Using GoFigure server, the molecular function and biological process in normal and abnormal hemoglobin were predicted. The molecular function and biological processes of normal hemoglobin and abnormal hemoglobin are similar, as presented in Figure 1. The summary of the comparison of the molecular function and biological processes between normal and abnormal hemoglobin is presented in Table 2.

Figure 1

Expected biological process of normal and each abnormal hemoglobin.

Table 2

Summary of comparison of the molecular function and biological process of normal and abnormal hemoglobin

Hemoglobin (Hb) disorder	Molecular function	Biological process
Hb S	Oxygen transporter	Oxygen transportation
Hb E	Oxygen transporter	Oxygen transportation
Hb C	Oxygen transporter	Oxygen transportation
Hb J-Baltimore	Oxygen transporter	Oxygen transportation

Discussion

Hemoglobin research reached a renaissance in recent few years due to the discovery of globins or their genes in all living organisms and in all tissues of higher animals (Kundu et al 2003; Weber and Fago 2004). New developments brought to a re-evaluation of our understanding of the structure and function of hemoglobins (Kundu et al 2003; Weber and Fago 2004). Until now, the functional aberration due to the mutation in hemoglobin was not well demonstrated, and there is a need for improvement of our understanding on those mutated proteins’ function.

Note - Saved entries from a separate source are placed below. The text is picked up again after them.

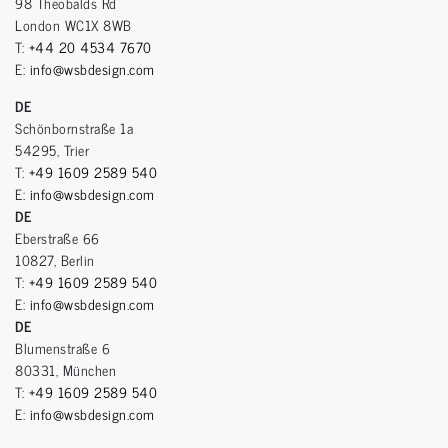
98 Theobalds Rd
London WC1X 8WB
T:
+44 20 4534 7670
E:
info@wsbdesign.com
DE
Schönbornstraße 1a
54295, Trier
T:
+49 1609 2589 540
E:
info@wsbdesign.com
DE
Eberstraße 66
10827, Berlin
T:
+49 1609 2589 540
E:
info@wsbdesign.com
DE
Blumenstraße 6
80331, München
T:
+49 1609 2589 540
E:
info@wsbdesign.com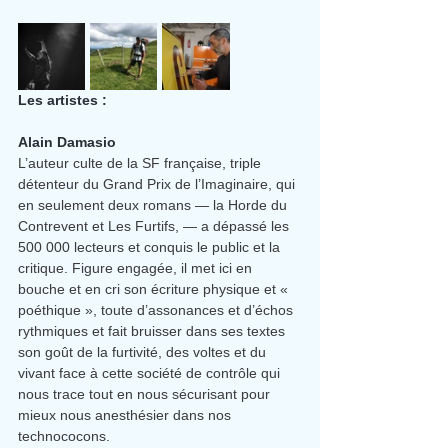
Les artistes :
Alain Damasio
L’auteur culte de la SF française, triple 
détenteur du Grand Prix de l’Imaginaire, qui 
en seulement deux romans — la Horde du 
Contrevent et Les Furtifs, — a dépassé les 
500 000 lecteurs et conquis le public et la 
critique. Figure engagée, il met ici en 
bouche et en cri son écriture physique et « 
poéthique », toute d’assonances et d’échos 
rythmiques et fait bruisser dans ses textes 
son goût de la furtivité, des voltes et du 
vivant face à cette société de contrôle qui 
nous trace tout en nous sécurisant pour 
mieux nous anesthésier dans nos 
technococons.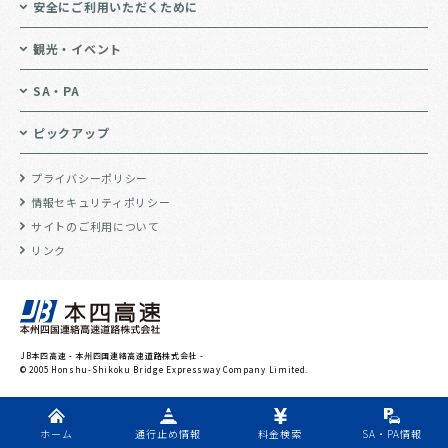
安全にご利用いただくために
観光・イベント
SA・PA
ピックアップ
プライバシーポリシー
情報セキュリティポリシー
サイトのご利用について
リンク
JB本四高速 - 本州四国連絡高速道路株式会社 -
© 2005 Honshu-Shikoku Bridge Expressway Company Limited.
ホーム
通行止め情報
料金検索
SA・PA情報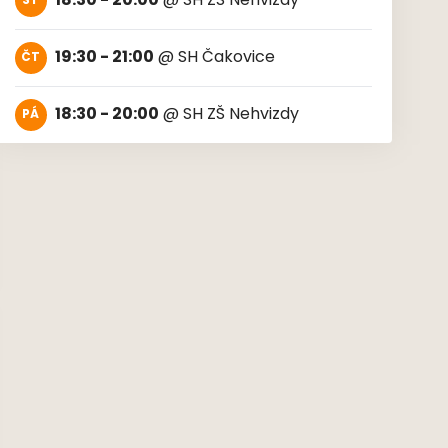
18:30 - 20:00
@
SH ZŠ Nehvizdy
ST
19:30 - 21:00
@
SH Čakovice
ČT
18:30 - 20:00
@
SH ZŠ Nehvizdy
PÁ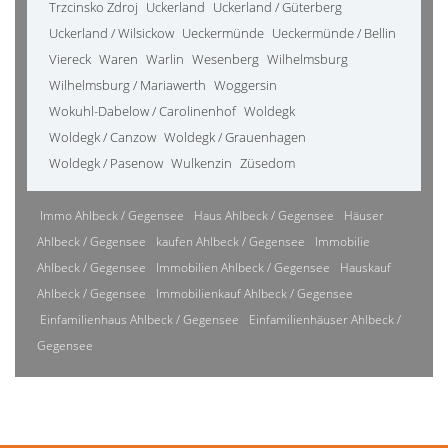
Trzcinsko Zdroj
Uckerland
Uckerland / Güterberg
Uckerland / Wilsickow
Ueckermünde
Ueckermünde / Bellin
Viereck
Waren
Warlin
Wesenberg
Wilhelmsburg
Wilhelmsburg / Mariawerth
Woggersin
Wokuhl-Dabelow / Carolinenhof
Woldegk
Woldegk / Canzow
Woldegk / Grauenhagen
Woldegk / Pasenow
Wulkenzin
Züsedom
Immo Ahlbeck / Gegensee
Haus Ahlbeck / Gegensee
Häuser
Ahlbeck / Gegensee
kaufen Ahlbeck / Gegensee
Immobilie
Ahlbeck / Gegensee
Immobilien Ahlbeck / Gegensee
Hauskauf
Ahlbeck / Gegensee
Immobilienkauf Ahlbeck / Gegensee
Einfamilienhaus Ahlbeck / Gegensee
Einfamilienhäuser Ahlbeck /
Gegensee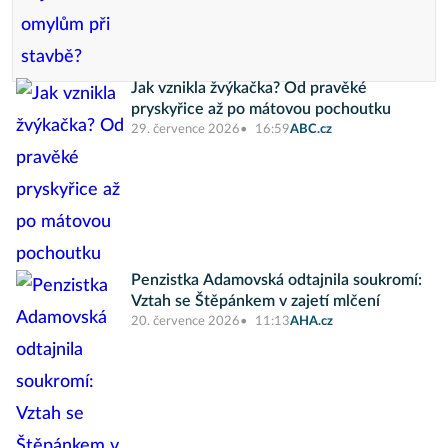
Jak vznikla žvýkačka? Od pravěké
pryskyřice až po mátovou pochoutku
29. července 2026
16:59
ABC.cz
Penzistka Adamovská odtajnila soukromí:
Vztah se Štěpánkem v zajetí mlčení
20. července 2026
11:13
AHA.cz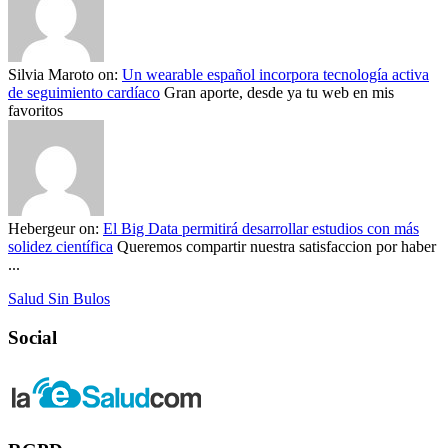
Silvia Maroto
on:
Un wearable español incorpora tecnología activa
de seguimiento cardíaco
Gran aporte, desde ya tu web en mis
favoritos
Hebergeur
on:
El Big Data permitirá desarrollar estudios con más
solidez científica
Queremos compartir nuestra satisfaccion por haber
...
Salud Sin Bulos
Social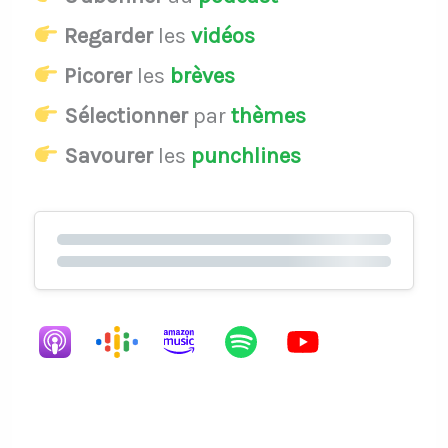
Regarder
les
vidéos
Picorer
les
brèves
Sélectionner
par
thèmes
Savourer
les
punchlines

Based on the recent advances in the genomics, current technologies can permit the examination of gene expression patterns of tens of thousands of genes (Bairoch et al 2008). A challenge for the biologist to interprete such data is recognizing the function of many of the hits identified in a single experiment (Khan et al 2008). While one can classically search the literature, a more rapid mean of developing some idea of potential function of a gene product is via the ontology terms that describe the gene (Khan et al 2008). The gene ontology tool is developed for this specific purpose. Many genes ontology tools have been constructed and launched for public usage. In this study, the author used a gene ontology tool to predict the function of normal and four important hemoglobin disorders with underlying single amino acid substitution.

Compared with normal hemoglobin, all studied abnormal hemoglobins have the same function and biological process. This indicates that the overall function of oxygen transportation is not disturbed in the studied hemoglobin disorders. This result is similar to another report by Wiwanitkit (2006) on four rare hemoglobinopathies, Hb Agrino (29Leu-->Pro), Hb Siam (15Gly -> Arg), Hb Amsterdam (32Met-->Ile) and Hb Evanston (14 Try--> Arg). Clinical findings of oxygen depletion in abnormal hemoglobins should be due to the other processes rather than genomics, proteomics and expression levels.